第3回目である今回は、“チャンスがあれば思い切って海外に飛び出していこう”がテーマでした。日本では体験できないことを直接自分で体験することで自分を大きく成長させられることを、ご自身の大学時代や大学卒業後の体験談を例にしながらお話してくれました。
西田先生は大学卒業後一時大学の職員として勤務していましたが、やがて教職を志し、有名なオックスフォード大学の大学院に留学し、教育学を学びました。
しかし、留学生活は予想していた以上に辛いものがありました。夏はよくプールに通ったそうです。泳ぐためではありません。泣いている姿を人に見られないようにするためでした。
英語で論文を書かなければならないという言葉の壁のほかに、誰も自分に関心を持ってくれない、誰からも自分が必要とされていない、誰からも自分が頼りにされていない存在であることがとても辛く悲しかったそうです。
「他の人から頼りにされることが、人間にとってとても大きな喜びであることを改めて感じ取った。」と話されていました。
この「他の人から頼りにされる」というお話を聞いて、二つのことを思い出しました。
一つ目は、先日のスピーチコンテストのレシテーション課題の一つであったマザー・テレサさんの言葉です。
「そこでは人びとは、たいへんな孤独や絶望、憎しみに悩まされていたり、自分が必要とされていない人間であるとか、頼りない人間、望みのない人間だと思い込み苦しんでいるのです。笑うことも人との触れ合いの温かさも忘れてしまっています。人間愛が何であるかさえ忘れかけています。彼らには、理解し尊敬してくれる人が必要なのです。」
二つ目は、冬季休業中に皆さんに読んでもらった司馬遼太郎さんの『二十一世紀に生きる君たちへ』の一文です。
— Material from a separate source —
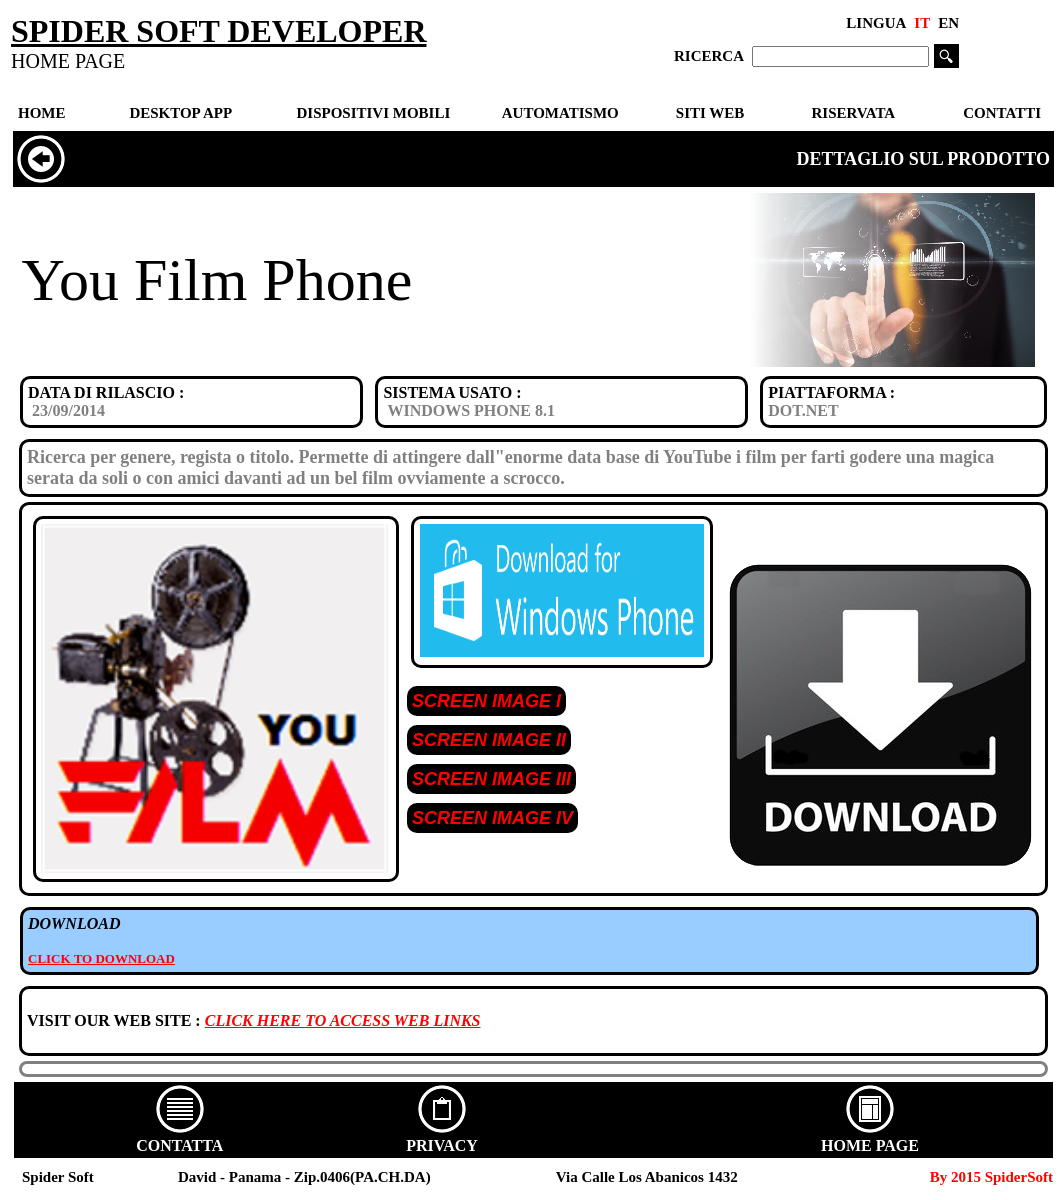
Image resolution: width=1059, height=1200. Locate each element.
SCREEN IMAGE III (491, 779)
「鎌倉時代の武士たちは、“たのもしさ”ということをたいせつにしてきた。人間は、いつの時代でもたのもしい人格を持たねばならない。人間というのは、男女とも、たのもしくない人格にみりょくを感じないのである。
もう一度くり返そう。さきに私は自己を確立せよ、と言った。自分に厳しく、相手にはやさしく、とも言った。いたわりという言葉も使った。それらを訓練せよ、とも言った。それらを訓練することで、自己が確立されていくのである。そして、“たのもしい君たち”になっていくのである。」
“頼もしい人”を分かりやすく言い換えると、周りの人たちから見て、頼りにでき心強く思える人、まかせておいて安心できる人、信頼できる人、期待が持てて楽しみな人だと言えます。
世の中に役立つ人とか、社会に貢献できる人という言い方があります。社会が求めている人材と言ってもよいと思います。周りの人たちが求める“頼もしい人”は、イコール社会が求めている人材と言えます。
今週2月12日は、司馬遼太郎さんの15回目の命日にあたります。司馬さんの命日は“菜の花忌”と呼ばれています。生前司馬さんが、「タンポポや菜の花のような黄色い花を見ると元気が出る。」と話されていたこと。そして、司馬さんが、世界に誇れる日本人として高く評価した、高田屋嘉兵衛を描いた『菜の花の沖』という作品名からきています。
西田先生の「他の人から頼りにされることが、人間にとってとても大きな喜びである。」という言葉。司馬遼太郎さんの「たのもしい人格をもたねばならない。」という言葉を、皆さんはよくかみしめ、一歩ずつ近づいていけるよう努力してください。